Below is a block of entries, which should be copied verbatim apart from the pictures.
::::::::::
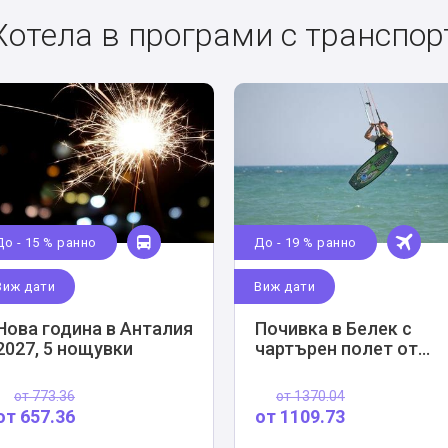
Хотела в програми с транспор
До - 15 % ранно
До - 19 % ранно
Виж дати
Виж дати
Нова година в Анталия
Почивка в Белек с
2027, 5 нощувки
чартърен полет от
София
от
773.36
от
1370.04
от
657.36
от
1109.73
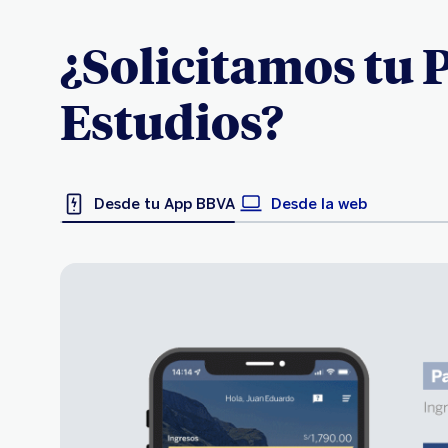
¿Solicitamos tu 
Estudios?
Desde tu App BBVA
Desde la web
::::::::::
• [Written reply]
Хотела в програми с транспор
До - 15 % ранно
До - 19 % ранно
Виж дати
Виж дати
Нова година в Анталия
Почивка в Белек с
2027, 5 нощувки
чартърен полет от
София
от
773.36
от
1370.04
от
657.36
от
1109.73
¿Solicitamos tu 
Estudios?
Desde tu App BBVA
Desde la web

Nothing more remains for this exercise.